Friday, June 4, 2010
LPS Tea Cake
Recently I posted Lemon Poppyseed Shortbread and I wrote about my craving for all things Lemon and Poppyseed. Delightful reader Grace of A Southern Grace asked what was next - pudding? That got me started. I made LPS (I'm getting tired of typing that out) pudding. I tried a technique of steeping crushed poppyseeds in the milk to intensify the flavor. It made fabulous tasting pudding, but it was ugly as sin. Since I'm averse to putting ugly things on the blog, you won't be seeing it here.
But what you are seeing is a delicious cake. It's actually a reworking of a favorite lemon cake, adding in poppyseed for a bit of taste and texture. I'm not sure that it won't replace the original as my go-to lemon loaf cake. I made it in a daintier size, perfect for having a slice with tea. But I won't complain if you prefer to have it with coffee.
Lemon Poppyseed Tea Cake
adapted from Barefoot Contessa at Home
1-1/2 cups all-purpose flour
2 tsp baking powder
1/2 tsp kosher salt
1 cup plain whole-milk yogurt
1 cup sugar
3 extra-large eggs
2 tsp grated lemon zest (about 2 lemons)
1/2 tsp pure vanilla extract
1/2 cup vegetable oil
1 Tbsp poppy seeds
1/3 cup sugar
1/3 cup freshly squeezed lemon juice
1 cup confectioners' sugar
2 tbsp freshly squeezed lemon juice
1- Preheat the oven to 350 deg. F. Grease two mini loaf pans. Line the bottoms with parchment paper. Grease and flour the pans.
2- In a medium bowl sift together the flour, baking powder and salt.

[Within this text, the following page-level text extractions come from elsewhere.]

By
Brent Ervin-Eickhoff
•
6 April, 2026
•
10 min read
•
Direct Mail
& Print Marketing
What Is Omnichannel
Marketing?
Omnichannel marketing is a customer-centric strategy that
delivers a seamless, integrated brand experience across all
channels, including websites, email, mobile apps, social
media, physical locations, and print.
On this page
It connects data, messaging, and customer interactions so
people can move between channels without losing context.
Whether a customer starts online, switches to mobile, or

3- In a large bowl whisk together the yogurt, 1 cup sugar, the eggs, lemon zest, vanilla, and poppy seeds. Slowly whisk the dry ingredients into the wet ingredients. With a rubber spatula, fold the vegetable oil into the batter, making sure it's all incorporated.
4- Divide the batter between the two pans. Bake for 45-50 min, or until a cake tester in the center of the loaf comes out clean.
5- While the loaves are baking, place the syrup ingredients in a small saucepan. Cook and stir till the sugar dissolves and the mixture is clear. Set it aside.
6- When the loaves are done, allow them to cool in their pans for 10 minutes.
7- With the cake tester, poke holes over the tops of the loaves, about 1/2-inch apart. Spoon the syrup over loaves, gently pushing the edges away from the pan so the syrup slides down inside the pan. Allow the syrup to soak in. Don't be concerned if you have some syrup left over, just set it aside.
8- Remove the loaves from their pans, peel off the parchment paper, and allow the loaves to cool on a wire rack.
9- When the loaves are cool, combine the glaze ingredients with the leftover glaze. Stir till smooth and spoon the glaze over the loaves.